* REQUIRED ACTION: Pull every line containing "aronii" from the listing.

* PROVIDED DATA:
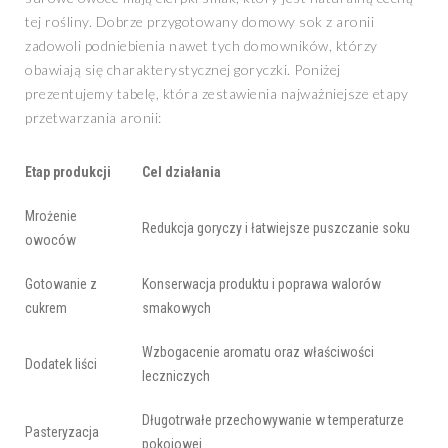
tej rośliny. Dobrze przygotowany domowy sok z aronii
zadowoli podniebienia nawet tych domowników, którzy
obawiają się charakterystycznej goryczki. Poniżej
prezentujemy tabelę, która zestawienia najważniejsze etapy
przetwarzania aronii:
Etap produkcji
Cel działania
Mrożenie
Redukcja goryczy i łatwiejsze puszczanie soku
owoców
Gotowanie z
Konserwacja produktu i poprawa walorów
cukrem
smakowych
Wzbogacenie aromatu oraz właściwości
Dodatek liści
leczniczych
Długotrwałe przechowywanie w temperaturze
Pasteryzacja
pokojowej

* ANSWER FOR THE TASK:
tej rośliny. Dobrze przygotowany domowy sok z aronii
przetwarzania aronii:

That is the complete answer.